> _To do_: When you copy the data that follows, reproduce every word exactly and leave out the images.

[Stored data entries]
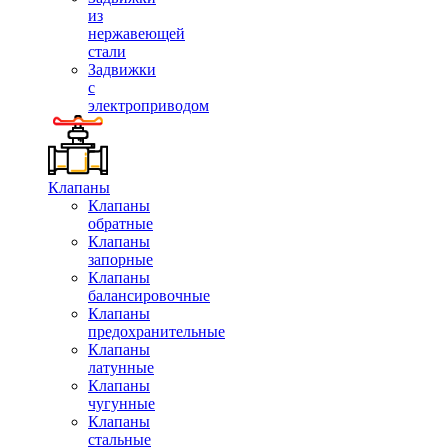
из
нержавеющей
стали
Задвижки
с
электроприводом
Клапаны
Клапаны
обратные
Клапаны
запорные
Клапаны
балансировочные
Клапаны
предохранительные
Клапаны
латунные
Клапаны
чугунные
Клапаны
стальные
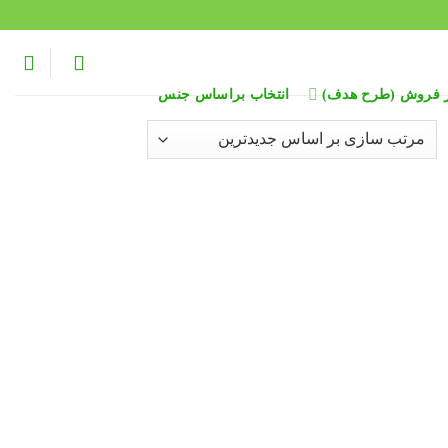
ر فروش (طرح هدف)
انتخاب براساس جنس
Sort
late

> _Your response_:
из
нержавеющей
стали
Задвижки
с
электроприводом
Клапаны
Клапаны
обратные
Клапаны
запорные
Клапаны
балансировочные
Клапаны
предохранительные
Клапаны
латунные
Клапаны
чугунные
Клапаны
стальные
ر فروش (طرح هدف)
انتخاب براساس جنس
Sort
late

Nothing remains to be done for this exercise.